Haplotype Phasing

Knowing the phase of a haplotype can allow us to impute low frequency variants, this makes haplotype phasing an important step before genotype imputation. GWASpy has a module, phasing, for performing phasing. Phasing can be run with or without a reference panel using SHAPEIT5

GWASpy can handle both array and WGS data. For array data, the user can pass a VCF/BCF file with all the chromosomes, then GWASpy will use SHAPEIT5 to phase the chromosomes in parallel. Since WGS has more variants, phasing will be parallelized across multiple chunks in each chromosome. It’s also important to note that phasing of WGS data includes phasing common variants first, followed by phasing rare variants.

Another important aspect of phasing is the use of a reference panel. In many cases (small sample size), including a reference panel when phasing improves accuracy. By default, GWASpy runs phasing without a reference panel, but there is an option to use a reference panel as shown below.

Examples

1. Without a reference panel

phasing --input-vcf gs://path/to/file.vcf.bgz --output-filename outfilename.phased --out-dir gs://path/to/output/dir --genome-build GRCh38 --billing-project my-billing-project

2. HGDP+1KG reference panel

Set --vcf-ref to hgdp1kgp

phasing --input-vcf gs://path/to/file.vcf.bgz --output-filename my_outfilename --out-dir gs://path/to/output/dir --genome-build GRCh38 --billing-project my-billing-project --vcf-ref hgdp1kgp

3. Own reference panel

Note

  1. If you’re using your own reference panel, make sure the files are bgzip compressed.

  2. Chromosome X reference file must be named X and not 23

Say you have your reference panel files for each chromosomes stored in gs://ref_panel/ALL.chr{1..22,X}.vcf, you would pass the path to --vcf-ref as gs://ref_panel/ALL.chrCNUMBER.vcf. GWASpy uses CNUMBER as a placeholder for the chromosomes. Then you can run phasing as:

phasing --input-vcf gs://path/to/file.vcf.bgz --output-filename outfilename.phased --out-dir gs://path/to/output/dir --genome-build GRCh38 --billing-project my-billing-project --vcf-ref gs://ref_panel/ALL.chrCNUMBER.vcf

Note

For nextflow users, the idea is the same.

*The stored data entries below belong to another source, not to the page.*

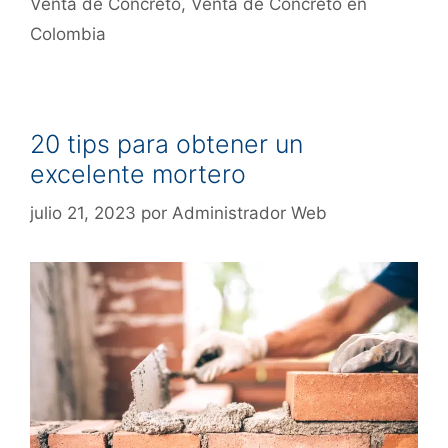
Venta de Concreto
,
Venta de Concreto en
Colombia
20 tips para obtener un
excelente mortero
julio 21, 2023
por
Administrador Web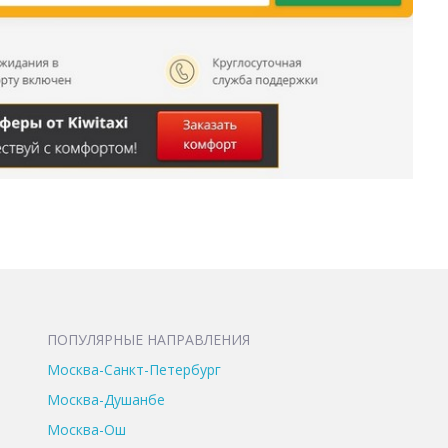
ПОПУЛЯРНЫЕ НАПРАВЛЕНИЯ
Москва-Санкт-Петербург
Москва-Душанбе
Москва-Ош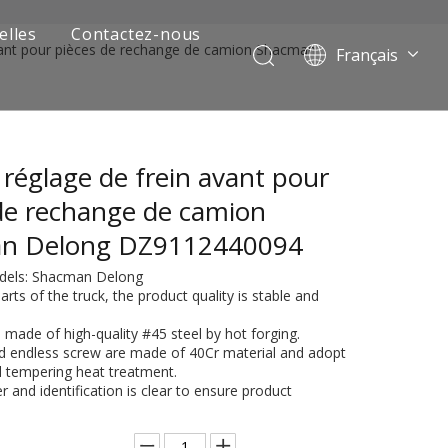
elles
Contactez-nous
avant pour pièces de rechange de camion Shacman
Français
Português
Pусский
العربية
 réglage de frein avant pour
Español
English
de rechange de camion
n Delong DZ9112440094
odels: Shacman Delong
arts of the truck, the product quality is stable and
is made of high-quality #45 steel by hot forging.
nd endless screw are made of 40Cr material and adopt
 tempering heat treatment.
 and identification is clear to ensure product
 de camion minier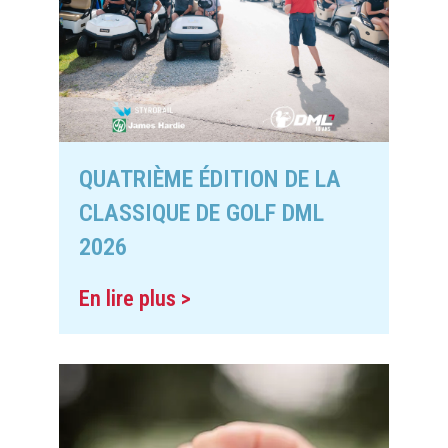
QUATRIÈME ÉDITION DE LA
CLASSIQUE DE GOLF DML
2026
En lire plus >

The only difference is you have to update the params.json file. Examples are provided in the tutorial section of the documentation

Arguments and options

Argument

Description

--input-vcf

Path to where VCF file to be phased is

--vcf-ref

VCF file for reference haplotypes if phasing with a reference panel

--pedigree

Pedigree (PLINK FAM) file

--local

Type of service. Default is Service backend where jobs are executed on a multi-tenant compute cluster in Google Cloud

--billing-project

Billing project to be used for the job(s)

--genome-build

Genome reference build. Default is GRCh38. Options: [GRCh37, GRCh38]

--data-type

Array or WGS data. Default is array. Options: [array, wgs].

--fill-tags

Whether or not to add AC tag required by SHAPEIT5. Including --fill-tags, in your command will enable this step

--software

Software to use for phasing. Options: [beagle, shapeit]. Default is shapeit

--output-filename

Output filename without file extension

--out-dir

Path to where output files will be saved

Output

The resulting output is a VCF file per chromosome with phased haplotypes.